● What is needed:
Find the line that contains "What do you see at coordinates (632, 998)". Then set down that line and all the lines after it, to the end of the records, exactly and with nothing added.

(Dataset entries)
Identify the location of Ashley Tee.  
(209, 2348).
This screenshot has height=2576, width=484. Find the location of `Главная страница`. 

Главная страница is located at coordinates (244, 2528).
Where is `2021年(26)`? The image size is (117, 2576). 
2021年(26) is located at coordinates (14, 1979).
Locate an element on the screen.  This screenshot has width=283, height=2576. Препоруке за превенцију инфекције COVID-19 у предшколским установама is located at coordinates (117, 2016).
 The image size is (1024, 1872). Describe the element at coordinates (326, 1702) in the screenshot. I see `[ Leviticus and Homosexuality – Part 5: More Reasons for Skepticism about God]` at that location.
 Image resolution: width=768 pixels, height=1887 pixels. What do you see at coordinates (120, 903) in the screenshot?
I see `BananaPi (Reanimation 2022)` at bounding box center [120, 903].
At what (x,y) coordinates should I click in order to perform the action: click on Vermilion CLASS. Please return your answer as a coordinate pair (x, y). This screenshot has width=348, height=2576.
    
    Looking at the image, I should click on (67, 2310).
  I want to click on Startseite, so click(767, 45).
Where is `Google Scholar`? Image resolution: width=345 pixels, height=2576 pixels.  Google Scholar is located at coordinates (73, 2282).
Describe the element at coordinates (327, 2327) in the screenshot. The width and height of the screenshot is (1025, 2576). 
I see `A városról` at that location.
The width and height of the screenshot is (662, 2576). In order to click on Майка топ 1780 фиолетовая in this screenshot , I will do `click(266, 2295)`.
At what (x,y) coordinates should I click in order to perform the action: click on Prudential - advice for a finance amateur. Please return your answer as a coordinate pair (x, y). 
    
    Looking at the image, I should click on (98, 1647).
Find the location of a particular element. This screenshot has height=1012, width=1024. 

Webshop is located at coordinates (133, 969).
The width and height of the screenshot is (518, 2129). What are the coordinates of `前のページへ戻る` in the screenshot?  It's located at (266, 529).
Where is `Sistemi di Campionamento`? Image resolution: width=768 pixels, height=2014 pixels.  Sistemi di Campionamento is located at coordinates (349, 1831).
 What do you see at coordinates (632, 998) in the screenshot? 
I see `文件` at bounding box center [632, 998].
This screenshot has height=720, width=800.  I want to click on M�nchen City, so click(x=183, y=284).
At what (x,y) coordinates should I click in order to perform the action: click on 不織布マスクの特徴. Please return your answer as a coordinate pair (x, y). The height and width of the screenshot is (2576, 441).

● Answer box:
 What do you see at coordinates (632, 998) in the screenshot? 
I see `文件` at bounding box center [632, 998].
This screenshot has height=720, width=800.  I want to click on M�nchen City, so click(x=183, y=284).
At what (x,y) coordinates should I click in order to perform the action: click on 不織布マスクの特徴. Please return your answer as a coordinate pair (x, y). The height and width of the screenshot is (2576, 441).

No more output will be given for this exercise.